On peut toutefois relever que la Cour a s’agissant des limites s’imposant au pouvoir discrétionnaire des Etats développé un raisonnement allusif et en tous cas beaucoup moins explicite que celui de son avocat général. P. Mengozzi avait, en effet, pris soin de souligner que le législateur de l’Union avait essayé de prévenir les risques d’arbitraire en plaçant le Code des visas « sous le sceau des droits fondamentaux », formule particulièrement forte destinée à rappeler que le pouvoir d’appréciation des Etats devait impérieusement être encadré par le respect « des droits fondamentaux du demandeur, au premier rang desquels sa dignité, et par les principes de proportionnalité et de non-discrimination » (par. 65, concl.
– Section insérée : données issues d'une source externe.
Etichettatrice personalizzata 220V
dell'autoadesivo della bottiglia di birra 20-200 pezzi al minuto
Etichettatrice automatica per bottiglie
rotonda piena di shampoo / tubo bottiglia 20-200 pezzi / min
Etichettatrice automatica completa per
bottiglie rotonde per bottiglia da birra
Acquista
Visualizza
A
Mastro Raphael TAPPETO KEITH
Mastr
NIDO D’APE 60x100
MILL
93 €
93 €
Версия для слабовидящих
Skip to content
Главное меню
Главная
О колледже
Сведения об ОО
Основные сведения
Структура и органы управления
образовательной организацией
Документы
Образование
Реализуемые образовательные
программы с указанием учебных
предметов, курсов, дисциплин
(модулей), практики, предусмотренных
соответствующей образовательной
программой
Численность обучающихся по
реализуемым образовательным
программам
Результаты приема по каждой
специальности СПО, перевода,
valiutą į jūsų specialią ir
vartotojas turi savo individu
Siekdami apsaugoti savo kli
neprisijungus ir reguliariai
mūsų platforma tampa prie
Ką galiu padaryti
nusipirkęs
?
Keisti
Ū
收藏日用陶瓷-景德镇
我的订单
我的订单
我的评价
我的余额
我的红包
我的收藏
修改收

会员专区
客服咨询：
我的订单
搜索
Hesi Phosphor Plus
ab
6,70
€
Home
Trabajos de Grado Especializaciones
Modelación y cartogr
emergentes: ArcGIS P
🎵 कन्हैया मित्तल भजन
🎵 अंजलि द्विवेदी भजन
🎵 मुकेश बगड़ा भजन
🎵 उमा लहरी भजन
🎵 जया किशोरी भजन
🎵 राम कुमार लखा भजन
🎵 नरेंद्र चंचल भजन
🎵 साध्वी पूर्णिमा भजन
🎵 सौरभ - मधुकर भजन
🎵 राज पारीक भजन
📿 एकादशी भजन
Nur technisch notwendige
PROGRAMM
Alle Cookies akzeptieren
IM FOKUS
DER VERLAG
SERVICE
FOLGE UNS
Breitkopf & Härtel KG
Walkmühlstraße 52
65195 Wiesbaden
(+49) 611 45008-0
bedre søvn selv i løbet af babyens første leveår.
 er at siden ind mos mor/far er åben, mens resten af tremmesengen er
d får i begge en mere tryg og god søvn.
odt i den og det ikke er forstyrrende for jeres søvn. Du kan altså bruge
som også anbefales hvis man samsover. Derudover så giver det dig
P. Mengozzi). Par sa discrétion, la Cour exprime son inclination à conforter, sans doute par pragmatisme, les Etats membres dans la conviction qu’ils doivent pouvoir agir avec le moins d’entrave possible en vue de préserver des intérêts supérieurs.

Par une troisième question finalement redondante ou mal posée, le juge de renvoi entendait obtenir les lumières de la Cour sur le point de savoir si le Code s’opposait à ce que la loi allemande ménage aux autorités compétentes une faculté de délivrance du visa lorsque les conditions requises sont réunies plutôt qu’elle ne leur impose un devoir sur ce point.

On peut se demander les raisons qui ont poussé la Cour à répondre à une question qui n’avait plus d’objet compte tenu du raisonnement qu’elle avait précédemment déployé. Elle invite pourtant le tribunal administratif de Berlin à procéder à une interprétation conforme du droit national pertinent. On sait que la Cour incite généralement le juge national à faire un effort d’interprétation afin de « désamorcer » et de régler, par atténuation, un conflit de normes naissant. Elle présume qu’il est normalement possible, aux juridictions internes, d’attribuer au texte, fut-ce au prix de quelques contorsions intellectuelles ou juridiques, un sens ouvrant la voie à la résolution du litige dont elles sont saisies. Or, cet aspect de la décision est pour le moins superfétatoire dans la mesure où il n’y avait pas ou plus aucune difficulté à dénouer.

En rendant un arrêt (heureusement) informatif mais sans éclat la Cour adopte un tempo résolument modéré. Sa décision dessine clairement le cadre dans lequel les Etats useront d’un pouvoir dont elle ne feint même pas d’imaginer qu’il puisse être en quoi que soit lié sur le fond. Elle se fait discrète sur les limites que les droits fondamentaux font peser sur l’exercice de celui-ci. Cette exigence relevant du registre de l’évidence (ce dont atteste sans l’ombre d’un doute le considérant nº 29 du code des visas), elle juge probablement inutile de mettre sous tension des Etats aux prises avec des réalités d’autant plus complexes qu’ils doivent assumer les conséquences migratoires liées aux grands bouleversements politiques affectant le voisinage de l’Union.